### Aim of the exercise
Below are some records. Print all of them exactly as they appear.

Stored data entries:
>>>>

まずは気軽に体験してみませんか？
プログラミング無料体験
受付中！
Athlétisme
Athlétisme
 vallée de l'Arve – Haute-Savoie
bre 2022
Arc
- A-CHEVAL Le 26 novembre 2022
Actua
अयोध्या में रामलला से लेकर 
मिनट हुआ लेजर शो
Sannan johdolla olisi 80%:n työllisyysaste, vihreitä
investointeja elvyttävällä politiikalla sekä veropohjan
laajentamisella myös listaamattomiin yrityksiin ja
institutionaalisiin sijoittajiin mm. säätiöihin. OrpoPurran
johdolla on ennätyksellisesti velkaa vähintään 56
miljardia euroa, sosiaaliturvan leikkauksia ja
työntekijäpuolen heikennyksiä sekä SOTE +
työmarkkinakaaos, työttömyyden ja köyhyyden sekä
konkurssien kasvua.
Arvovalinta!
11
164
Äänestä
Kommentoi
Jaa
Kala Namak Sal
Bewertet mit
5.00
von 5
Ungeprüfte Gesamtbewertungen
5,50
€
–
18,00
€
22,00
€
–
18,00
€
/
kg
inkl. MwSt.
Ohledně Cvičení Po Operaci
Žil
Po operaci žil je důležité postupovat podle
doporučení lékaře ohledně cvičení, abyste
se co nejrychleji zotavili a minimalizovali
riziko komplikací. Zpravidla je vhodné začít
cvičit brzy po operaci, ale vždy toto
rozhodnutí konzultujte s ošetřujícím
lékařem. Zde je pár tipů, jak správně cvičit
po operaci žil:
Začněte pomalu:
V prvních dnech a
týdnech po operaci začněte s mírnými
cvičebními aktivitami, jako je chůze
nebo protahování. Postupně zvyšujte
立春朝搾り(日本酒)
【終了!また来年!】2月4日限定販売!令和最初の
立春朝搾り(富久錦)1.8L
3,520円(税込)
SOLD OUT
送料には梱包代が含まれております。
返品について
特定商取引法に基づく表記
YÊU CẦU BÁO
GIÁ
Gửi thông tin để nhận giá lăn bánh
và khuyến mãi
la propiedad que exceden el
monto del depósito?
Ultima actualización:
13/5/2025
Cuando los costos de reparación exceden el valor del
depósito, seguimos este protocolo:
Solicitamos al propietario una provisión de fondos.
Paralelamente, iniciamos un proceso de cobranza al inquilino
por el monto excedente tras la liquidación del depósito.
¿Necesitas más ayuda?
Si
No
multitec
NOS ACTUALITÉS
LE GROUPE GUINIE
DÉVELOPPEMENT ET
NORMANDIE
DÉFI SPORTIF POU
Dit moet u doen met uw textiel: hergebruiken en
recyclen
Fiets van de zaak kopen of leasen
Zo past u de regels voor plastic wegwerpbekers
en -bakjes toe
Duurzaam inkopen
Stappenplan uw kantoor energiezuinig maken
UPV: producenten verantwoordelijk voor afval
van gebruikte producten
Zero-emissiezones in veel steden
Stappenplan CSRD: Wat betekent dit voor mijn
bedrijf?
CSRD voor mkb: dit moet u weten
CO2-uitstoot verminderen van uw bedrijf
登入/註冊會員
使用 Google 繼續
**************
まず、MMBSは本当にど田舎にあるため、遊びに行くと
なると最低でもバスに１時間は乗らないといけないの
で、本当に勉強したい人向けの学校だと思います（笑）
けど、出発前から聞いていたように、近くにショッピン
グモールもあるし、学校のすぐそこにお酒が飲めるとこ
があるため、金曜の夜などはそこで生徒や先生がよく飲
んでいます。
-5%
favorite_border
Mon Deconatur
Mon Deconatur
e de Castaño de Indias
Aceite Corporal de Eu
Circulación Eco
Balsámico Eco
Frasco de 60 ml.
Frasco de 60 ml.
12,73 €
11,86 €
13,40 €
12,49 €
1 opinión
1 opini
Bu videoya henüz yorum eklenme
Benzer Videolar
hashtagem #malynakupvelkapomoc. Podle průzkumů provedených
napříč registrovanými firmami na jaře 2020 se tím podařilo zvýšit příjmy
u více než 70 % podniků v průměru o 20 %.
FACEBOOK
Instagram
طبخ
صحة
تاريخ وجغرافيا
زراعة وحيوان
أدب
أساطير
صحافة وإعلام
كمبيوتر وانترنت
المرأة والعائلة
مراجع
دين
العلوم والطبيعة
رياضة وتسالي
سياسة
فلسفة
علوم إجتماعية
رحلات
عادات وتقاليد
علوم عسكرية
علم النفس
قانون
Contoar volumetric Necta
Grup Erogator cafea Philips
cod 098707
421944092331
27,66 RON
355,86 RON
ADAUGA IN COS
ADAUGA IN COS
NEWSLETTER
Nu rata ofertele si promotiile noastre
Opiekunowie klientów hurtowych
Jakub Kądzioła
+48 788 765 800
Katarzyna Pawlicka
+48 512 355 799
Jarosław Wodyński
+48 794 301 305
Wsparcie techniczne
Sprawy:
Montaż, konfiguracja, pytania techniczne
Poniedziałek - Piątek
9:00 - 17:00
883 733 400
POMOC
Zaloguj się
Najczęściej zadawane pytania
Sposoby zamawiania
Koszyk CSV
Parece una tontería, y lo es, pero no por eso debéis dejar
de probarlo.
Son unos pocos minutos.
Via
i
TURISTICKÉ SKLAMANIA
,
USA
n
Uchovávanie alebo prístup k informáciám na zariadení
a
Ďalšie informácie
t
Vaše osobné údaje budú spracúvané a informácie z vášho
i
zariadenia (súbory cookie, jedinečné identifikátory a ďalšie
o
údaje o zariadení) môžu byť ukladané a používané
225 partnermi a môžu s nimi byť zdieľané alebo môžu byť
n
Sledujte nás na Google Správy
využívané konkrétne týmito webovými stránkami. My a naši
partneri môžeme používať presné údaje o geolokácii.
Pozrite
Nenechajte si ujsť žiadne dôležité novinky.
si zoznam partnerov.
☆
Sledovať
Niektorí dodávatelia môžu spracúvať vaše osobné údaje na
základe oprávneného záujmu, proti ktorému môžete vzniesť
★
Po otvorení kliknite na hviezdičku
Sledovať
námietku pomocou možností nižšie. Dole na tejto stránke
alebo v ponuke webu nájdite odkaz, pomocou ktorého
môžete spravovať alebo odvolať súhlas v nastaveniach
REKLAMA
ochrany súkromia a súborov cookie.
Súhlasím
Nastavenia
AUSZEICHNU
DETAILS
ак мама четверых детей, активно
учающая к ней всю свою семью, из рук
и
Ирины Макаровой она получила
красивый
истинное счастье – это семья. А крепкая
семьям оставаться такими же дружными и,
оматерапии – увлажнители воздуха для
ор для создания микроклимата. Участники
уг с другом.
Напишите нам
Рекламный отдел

<<<<

### Result for this task
まずは気軽に体験してみませんか？
プログラミング無料体験
受付中！
Athlétisme
Athlétisme
 vallée de l'Arve – Haute-Savoie
bre 2022
Arc
- A-CHEVAL Le 26 novembre 2022
Actua
अयोध्या में रामलला से लेकर 
मिनट हुआ लेजर शो
Sannan johdolla olisi 80%:n työllisyysaste, vihreitä
investointeja elvyttävällä politiikalla sekä veropohjan
laajentamisella myös listaamattomiin yrityksiin ja
institutionaalisiin sijoittajiin mm. säätiöihin. OrpoPurran
johdolla on ennätyksellisesti velkaa vähintään 56
miljardia euroa, sosiaaliturvan leikkauksia ja
työntekijäpuolen heikennyksiä sekä SOTE +
työmarkkinakaaos, työttömyyden ja köyhyyden sekä
konkurssien kasvua.
Arvovalinta!
11
164
Äänestä
Kommentoi
Jaa
Kala Namak Sal
Bewertet mit
5.00
von 5
Ungeprüfte Gesamtbewertungen
5,50
€
–
18,00
€
22,00
€
–
18,00
€
/
kg
inkl. MwSt.
Ohledně Cvičení Po Operaci
Žil
Po operaci žil je důležité postupovat podle
doporučení lékaře ohledně cvičení, abyste
se co nejrychleji zotavili a minimalizovali
riziko komplikací. Zpravidla je vhodné začít
cvičit brzy po operaci, ale vždy toto
rozhodnutí konzultujte s ošetřujícím
lékařem. Zde je pár tipů, jak správně cvičit
po operaci žil:
Začněte pomalu:
V prvních dnech a
týdnech po operaci začněte s mírnými
cvičebními aktivitami, jako je chůze
nebo protahování. Postupně zvyšujte
立春朝搾り(日本酒)
【終了!また来年!】2月4日限定販売!令和最初の
立春朝搾り(富久錦)1.8L
3,520円(税込)
SOLD OUT
送料には梱包代が含まれております。
返品について
特定商取引法に基づく表記
YÊU CẦU BÁO
GIÁ
Gửi thông tin để nhận giá lăn bánh
và khuyến mãi
la propiedad que exceden el
monto del depósito?
Ultima actualización:
13/5/2025
Cuando los costos de reparación exceden el valor del
depósito, seguimos este protocolo:
Solicitamos al propietario una provisión de fondos.
Paralelamente, iniciamos un proceso de cobranza al inquilino
por el monto excedente tras la liquidación del depósito.
¿Necesitas más ayuda?
Si
No
multitec
NOS ACTUALITÉS
LE GROUPE GUINIE
DÉVELOPPEMENT ET
NORMANDIE
DÉFI SPORTIF POU
Dit moet u doen met uw textiel: hergebruiken en
recyclen
Fiets van de zaak kopen of leasen
Zo past u de regels voor plastic wegwerpbekers
en -bakjes toe
Duurzaam inkopen
Stappenplan uw kantoor energiezuinig maken
UPV: producenten verantwoordelijk voor afval
van gebruikte producten
Zero-emissiezones in veel steden
Stappenplan CSRD: Wat betekent dit voor mijn
bedrijf?
CSRD voor mkb: dit moet u weten
CO2-uitstoot verminderen van uw bedrijf
登入/註冊會員
使用 Google 繼續
**************
まず、MMBSは本当にど田舎にあるため、遊びに行くと
なると最低でもバスに１時間は乗らないといけないの
で、本当に勉強したい人向けの学校だと思います（笑）
けど、出発前から聞いていたように、近くにショッピン
グモールもあるし、学校のすぐそこにお酒が飲めるとこ
があるため、金曜の夜などはそこで生徒や先生がよく飲
んでいます。
-5%
favorite_border
Mon Deconatur
Mon Deconatur
e de Castaño de Indias
Aceite Corporal de Eu
Circulación Eco
Balsámico Eco
Frasco de 60 ml.
Frasco de 60 ml.
12,73 €
11,86 €
13,40 €
12,49 €
1 opinión
1 opini
Bu videoya henüz yorum eklenme
Benzer Videolar
hashtagem #malynakupvelkapomoc. Podle průzkumů provedených
napříč registrovanými firmami na jaře 2020 se tím podařilo zvýšit příjmy
u více než 70 % podniků v průměru o 20 %.
FACEBOOK
Instagram
طبخ
صحة
تاريخ وجغرافيا
زراعة وحيوان
أدب
أساطير
صحافة وإعلام
كمبيوتر وانترنت
المرأة والعائلة
مراجع
دين
العلوم والطبيعة
رياضة وتسالي
سياسة
فلسفة
علوم إجتماعية
رحلات
عادات وتقاليد
علوم عسكرية
علم النفس
قانون
Contoar volumetric Necta
Grup Erogator cafea Philips
cod 098707
421944092331
27,66 RON
355,86 RON
ADAUGA IN COS
ADAUGA IN COS
NEWSLETTER
Nu rata ofertele si promotiile noastre
Opiekunowie klientów hurtowych
Jakub Kądzioła
+48 788 765 800
Katarzyna Pawlicka
+48 512 355 799
Jarosław Wodyński
+48 794 301 305
Wsparcie techniczne
Sprawy:
Montaż, konfiguracja, pytania techniczne
Poniedziałek - Piątek
9:00 - 17:00
883 733 400
POMOC
Zaloguj się
Najczęściej zadawane pytania
Sposoby zamawiania
Koszyk CSV
Parece una tontería, y lo es, pero no por eso debéis dejar
de probarlo.
Son unos pocos minutos.
Via
i
TURISTICKÉ SKLAMANIA
,
USA
n
Uchovávanie alebo prístup k informáciám na zariadení
a
Ďalšie informácie
t
Vaše osobné údaje budú spracúvané a informácie z vášho
i
zariadenia (súbory cookie, jedinečné identifikátory a ďalšie
o
údaje o zariadení) môžu byť ukladané a používané
225 partnermi a môžu s nimi byť zdieľané alebo môžu byť
n
Sledujte nás na Google Správy
využívané konkrétne týmito webovými stránkami. My a naši
partneri môžeme používať presné údaje o geolokácii.
Pozrite
Nenechajte si ujsť žiadne dôležité novinky.
si zoznam partnerov.
☆
Sledovať
Niektorí dodávatelia môžu spracúvať vaše osobné údaje na
základe oprávneného záujmu, proti ktorému môžete vzniesť
★
Po otvorení kliknite na hviezdičku
Sledovať
námietku pomocou možností nižšie. Dole na tejto stránke
alebo v ponuke webu nájdite odkaz, pomocou ktorého
môžete spravovať alebo odvolať súhlas v nastaveniach
REKLAMA
ochrany súkromia a súborov cookie.
Súhlasím
Nastavenia
AUSZEICHNU
DETAILS
ак мама четверых детей, активно
учающая к ней всю свою семью, из рук
и
Ирины Макаровой она получила
красивый
истинное счастье – это семья. А крепкая
семьям оставаться такими же дружными и,
оматерапии – увлажнители воздуха для
ор для создания микроклимата. Участники
уг с другом.
Напишите нам
Рекламный отдел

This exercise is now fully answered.